Open omrihar opened this issue 4 years ago • 7 comments

I have another question which can really optimize the way I work: often I'm performing calculations on aggregates and would like to allow some features (that are constant within the group) to pass through after the summarize. I know it's possible to create new variables in the sense of summarize(new_col=_.feature.mean(), old_col=_.old_col.iloc[0]), for example, but this gets tedious if there are many columns (or even with a few columns).

Is there a way to tell siuba (more specifically summarize) to pass through some variables? And on a related note - is there a way to make the same operation on many columns without having to use gather? (Currently I have the process of gather -> group_by -> summarize -> spread to operate on many same columns)?

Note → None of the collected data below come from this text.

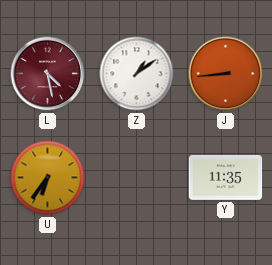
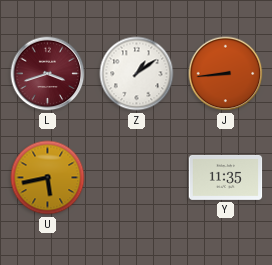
L: 4:28 -> 3:42
U: 6:36 -> 5:43
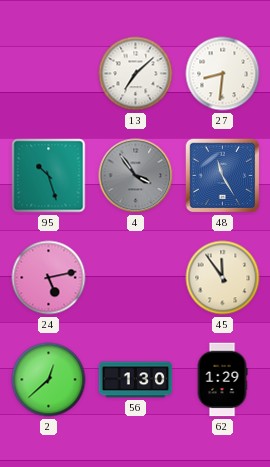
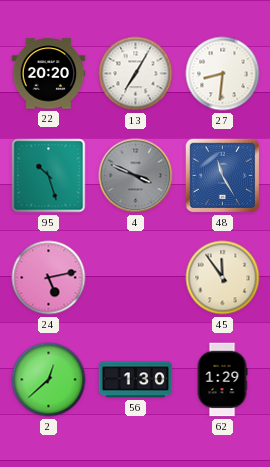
22: none -> 20:20
13: 7:08 -> 7:05
4: 3:54 -> 3:49
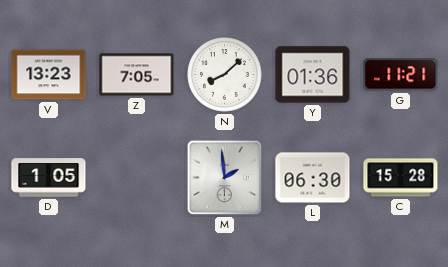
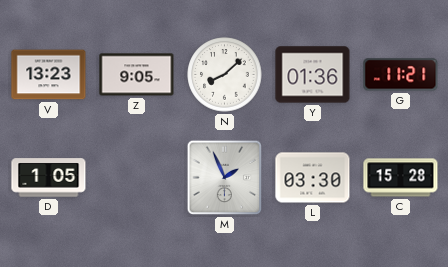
Z: 7:05 -> 9:05
M: 1:59 -> 1:56
L: 06:30 -> 03:30
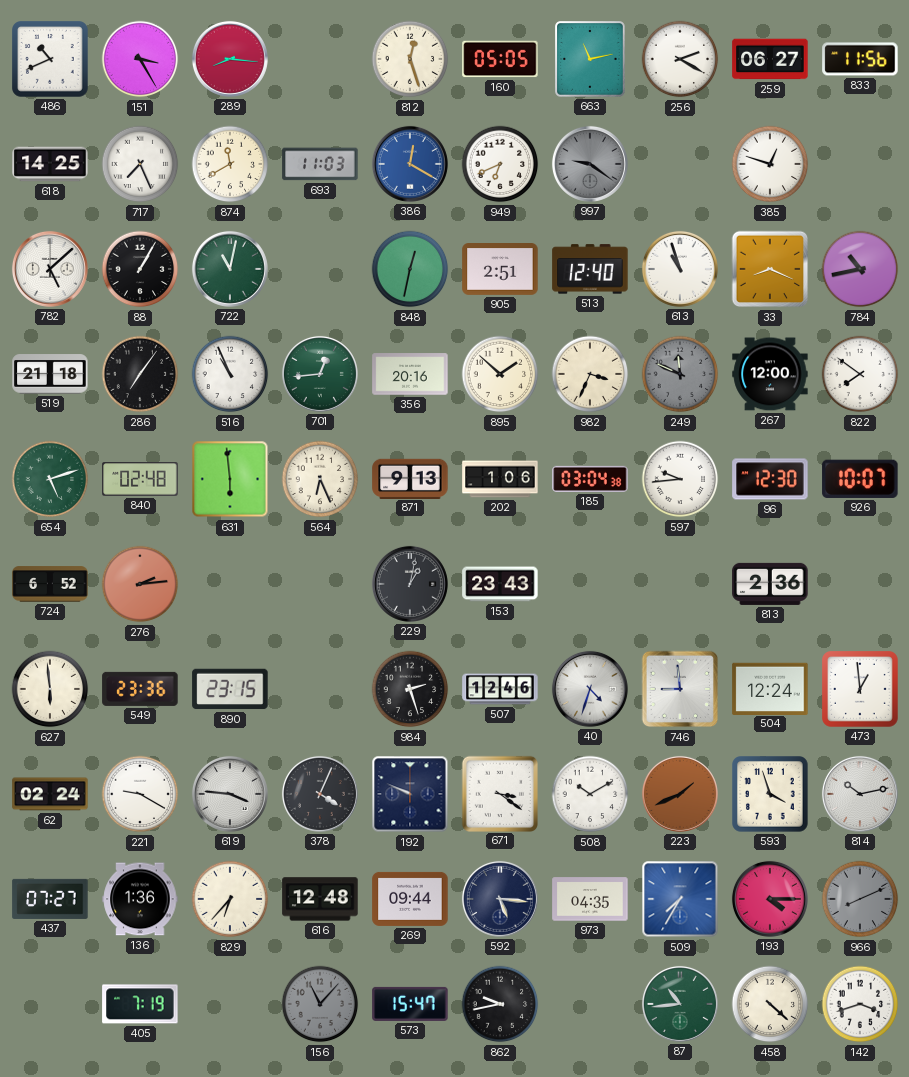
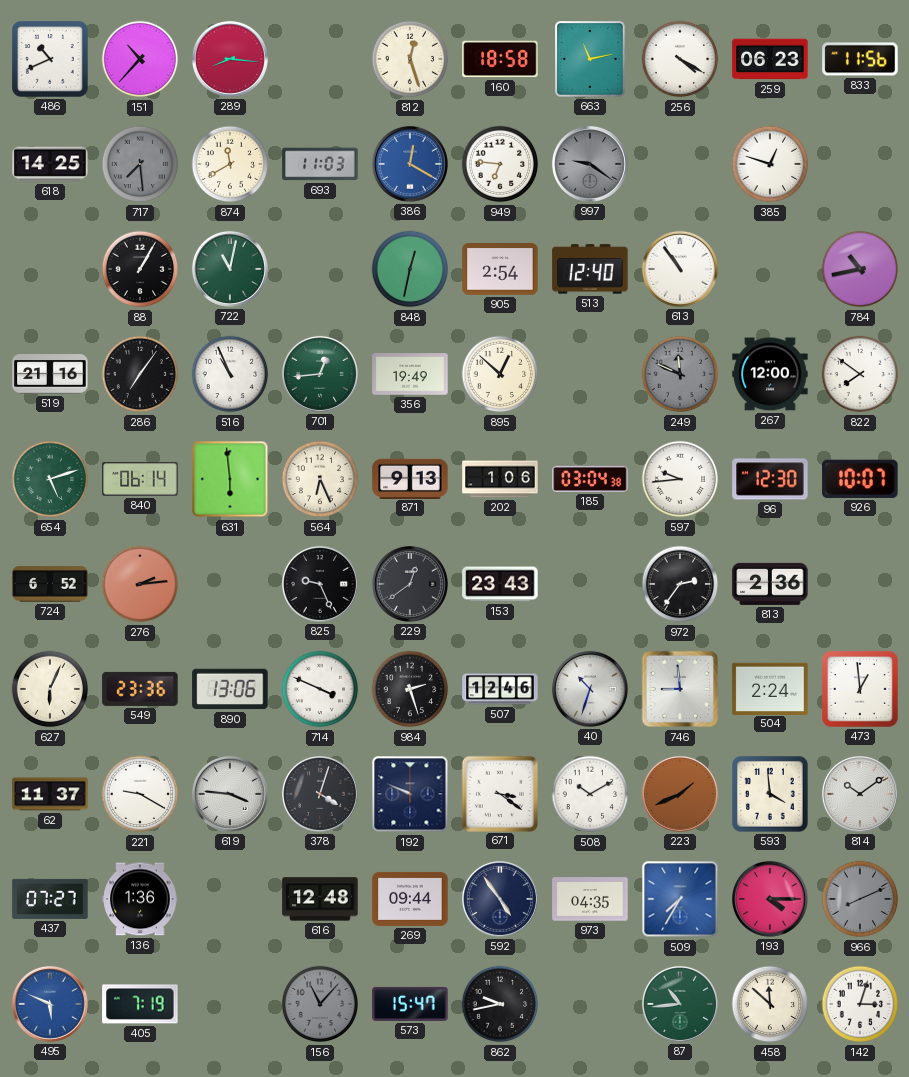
151: 3:25 -> 10:37
160: 05:05 -> 18:58
256: 2:20 -> 4:20
259: 06:27 -> 06:23
717: 7:26 -> 7:29
717 dial: white -> grey
949: 6:41 -> 6:46
782: 5:08 -> none
905: 2:51 -> 2:54
613: 10:57 -> 10:54
33: 8:19 -> none
519: 21:18 -> 21:16
356: 20:16 -> 19:49
895: 1:52 -> 12:52
982: 3:34 -> none
840: 02:48 -> 06:14
825: none -> 9:26
229: 1:02 -> 12:39
972: none -> 2:36
627: 5:59 -> 6:04
890: 23:15 -> 13:06
714: none -> 3:49
40: 4:33 -> 10:33
504: 12:24 -> 2:24
62: 02:24 -> 11:37
378: 4:04 -> 4:03
593: 3:57 -> 3:59
814: 10:13 -> 10:09
829: 6:37 -> none
592: 5:16 -> 4:54
495: none -> 5:49
458: 4:22 -> 11:52
142: 3:42 -> 3:03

Thanks for the awesome library! Omri

omrihar avatar Jun 15 '21 07:06 omrihar

Hi, I think you are making it right with gather. To summarize multiple columns, do you mean something like dplyr's across? To my knowledge, there is no such a verb in siuba yet.

essicolo avatar Jun 16 '21 20:06 essicolo

What I don't like about gather is that, given a table with several hundred thousand rows (which I often have) and about 100 to 200 columns (which I also often have), gather creates an extremely long table on which I have to later (immediately) group_by. This takes much longer (in my experience) than, for example, filter the columns I want and call df.agg() or even sometimes df.mean(), saving the group-operation. I don't know much about dplyr's across (or much about dplyr for that matter) but, from the documentation, it seems that this is what I would like to have, yes.

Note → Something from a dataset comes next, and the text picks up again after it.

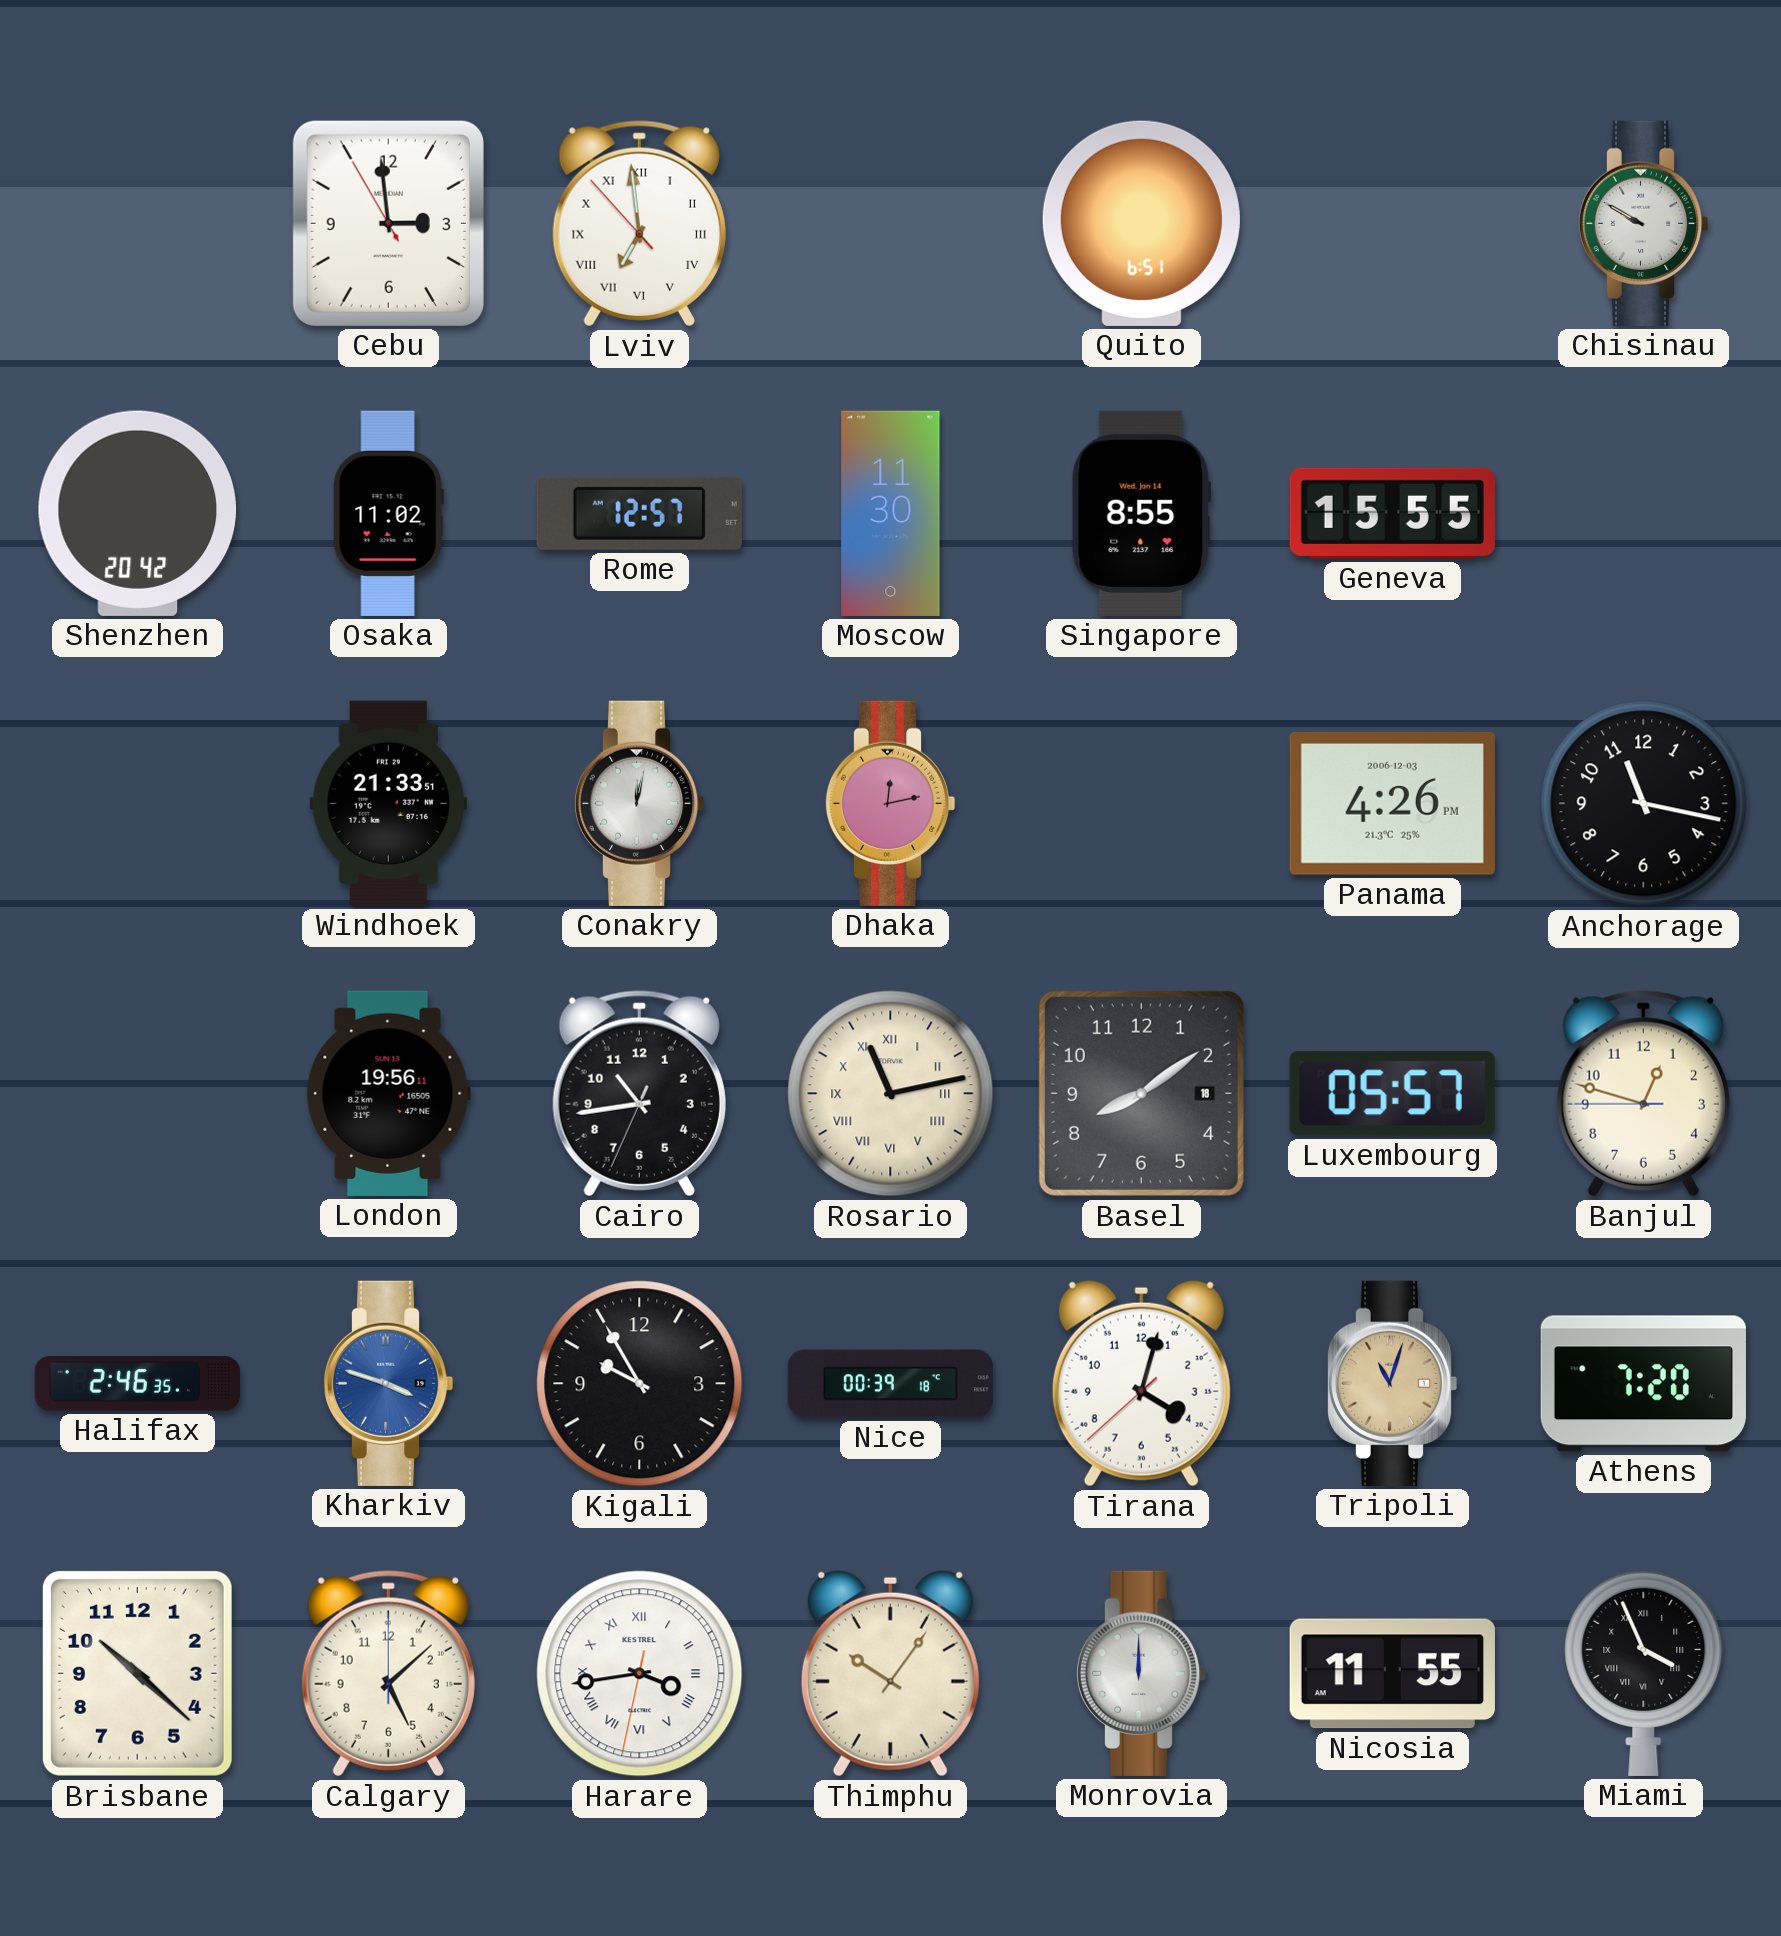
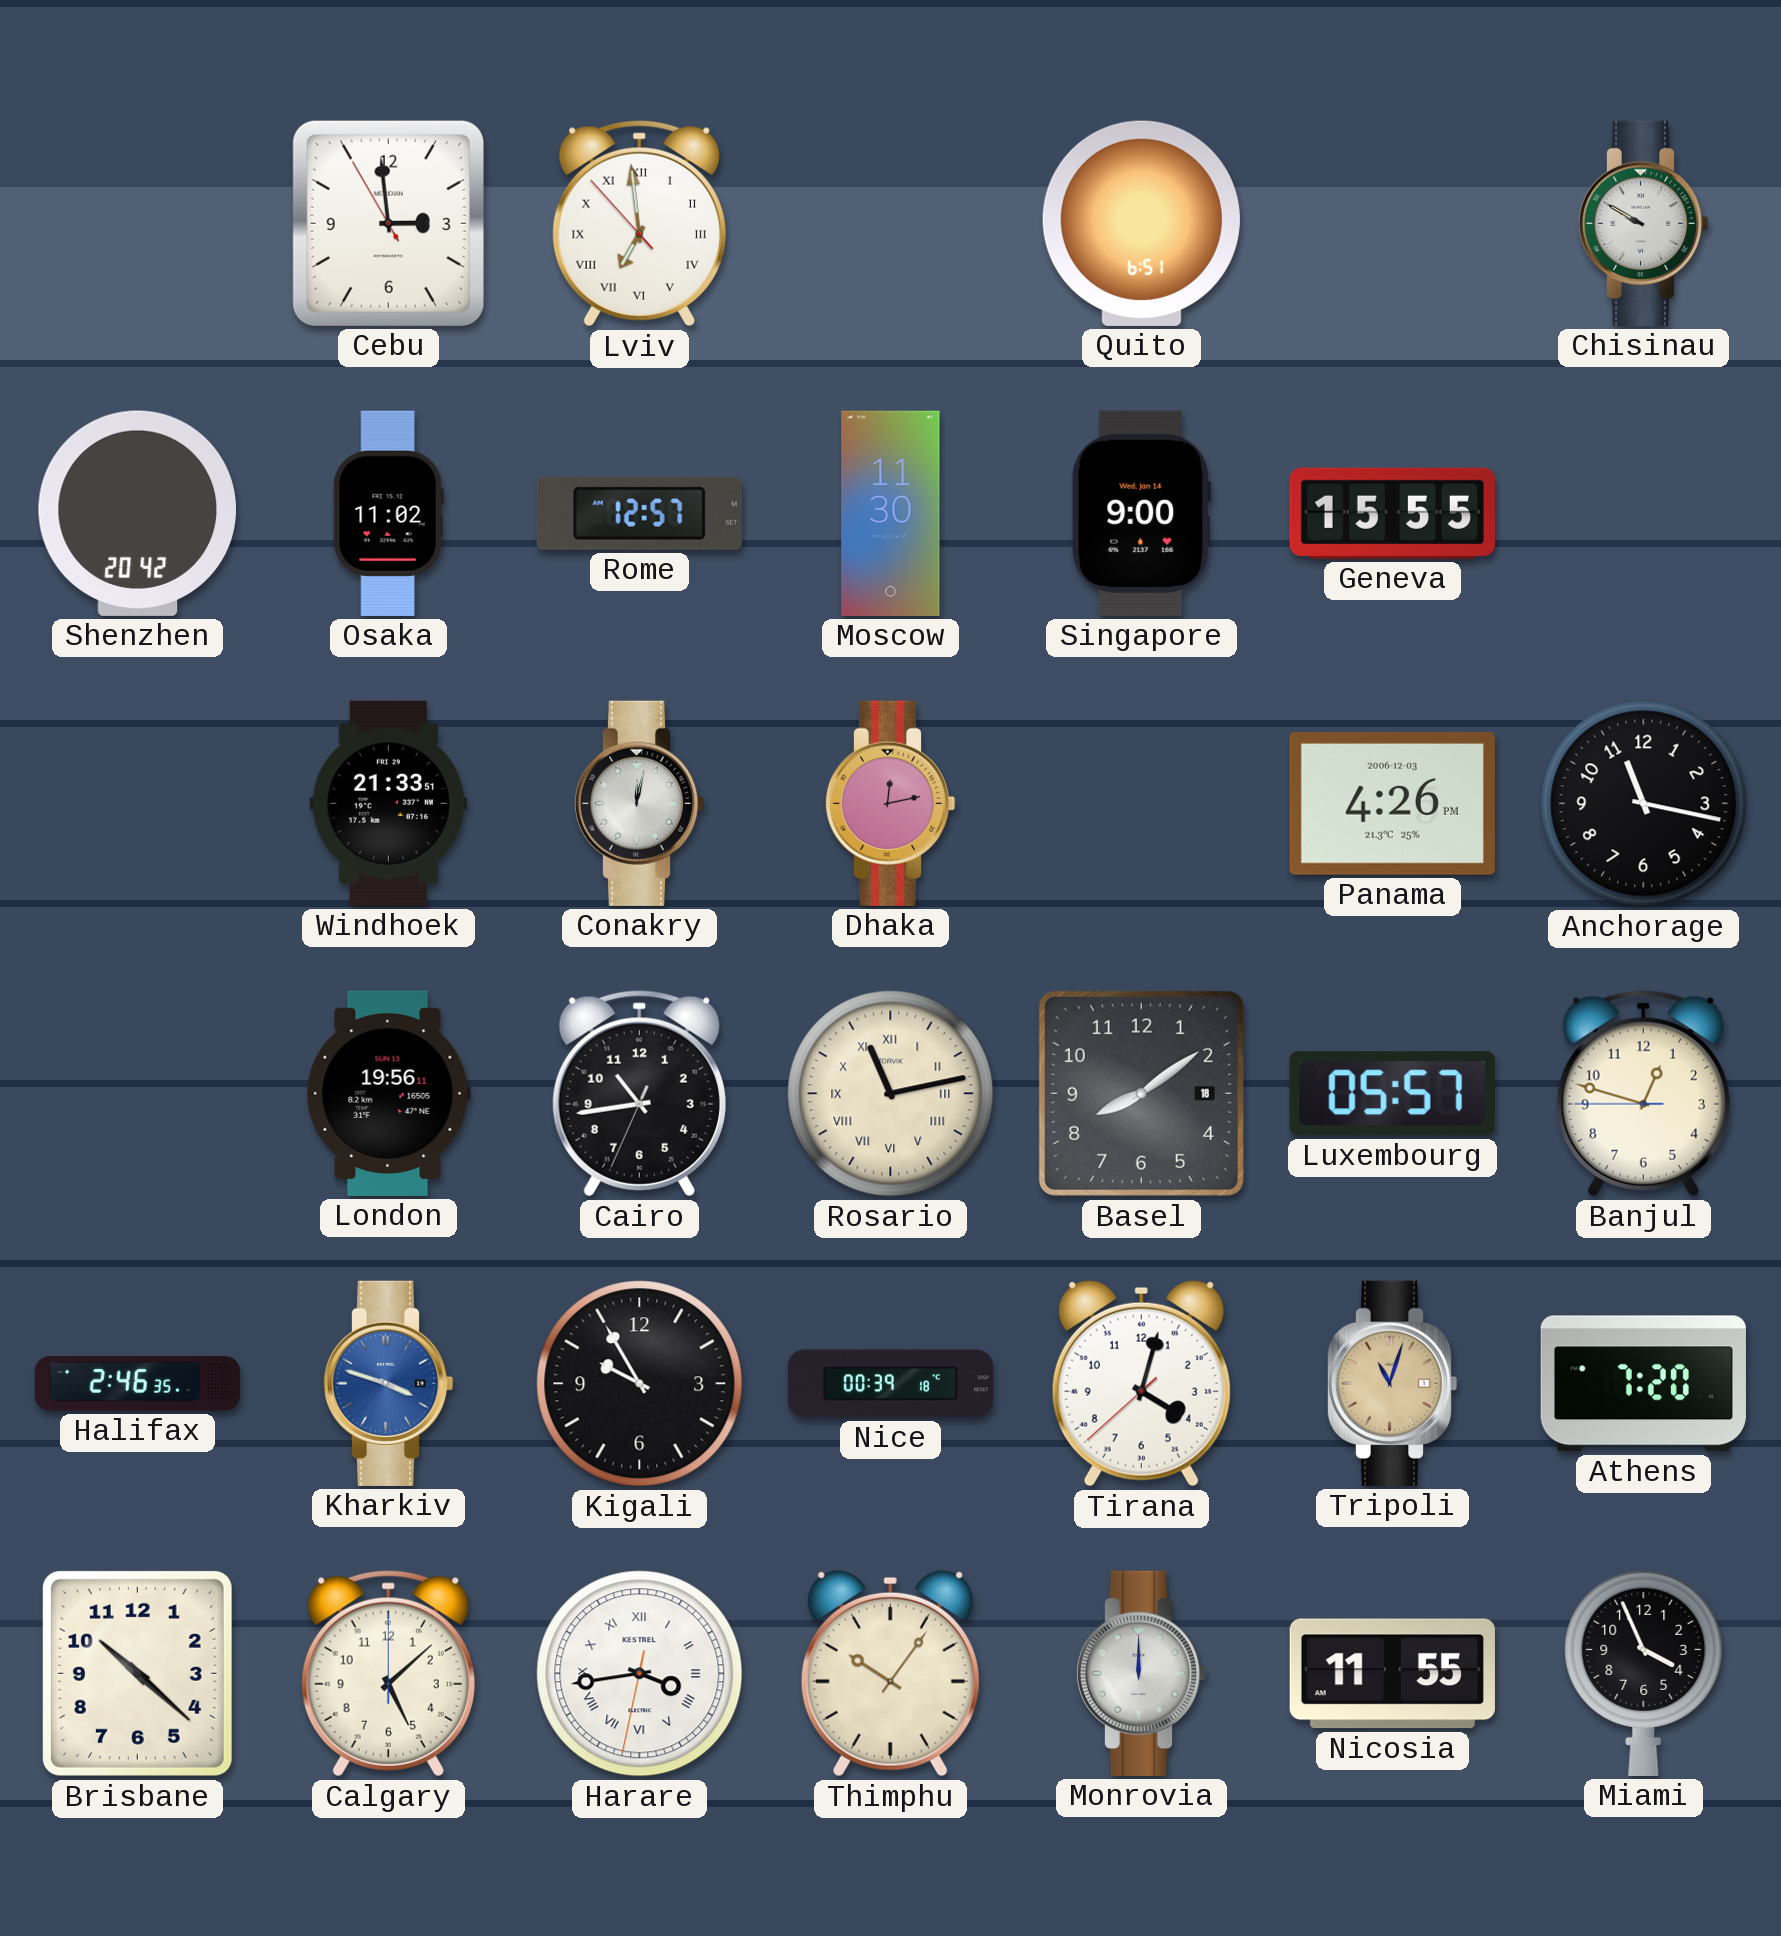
Singapore: 8:55 -> 9:00
Miami numerals: Roman -> Arabic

omrihar avatar Jun 17 '21 06:06 omrihar

To pass through columns with constant value per group like this old_col=_.old_col.iloc[0]), couldn't you just include them in group_by as additional grouping variable?

grst avatar Jun 17 '21 07:06 grst

@grst That's a good idea. I guess sometimes I do this, but it feels like it hides the logic of the analysis. When I calculate means (say) of a group defined by some columns, including other columns (which I know are constant) might be confusing and more difficult to understand down the road, both for me and for others reading my code. If there was a direct way to simply mark some columns as pass-forward, it may make it easier to understand the meaning of the computation. On the other hand, I may simply add this more actively to my bag of tricks.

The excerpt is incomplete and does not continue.